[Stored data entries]
=-=-=-=-=
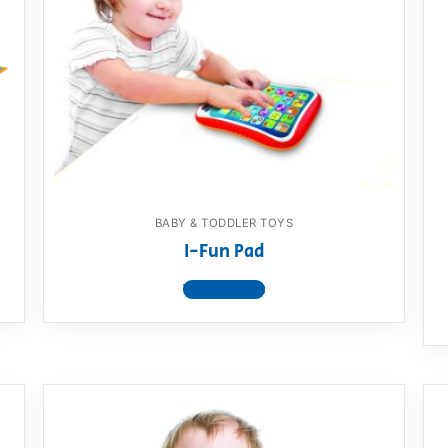
BABY & TODDLER TOYS
I-Fun Pad
View product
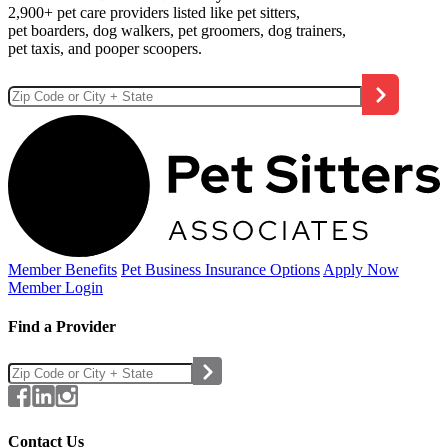
2,900+ pet care providers listed like pet sitters,
pet boarders, dog walkers, pet groomers, dog trainers,
pet taxis, and pooper scoopers.
Member Benefits
Pet Business
Insurance Options
Apply Now
Member Login
Find a Provider
Contact Us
=-=-=-=-=
■ WORK REQUEST
Please set the records down again exactly as written. The pictures should not be included.

■ ANSWER BOX
BABY & TODDLER TOYS
I-Fun Pad
View product
2,900+ pet care providers listed like pet sitters,
pet boarders, dog walkers, pet groomers, dog trainers,
pet taxis, and pooper scoopers.
Member Benefits
Pet Business
Insurance Options
Apply Now
Member Login
Find a Provider
Contact Us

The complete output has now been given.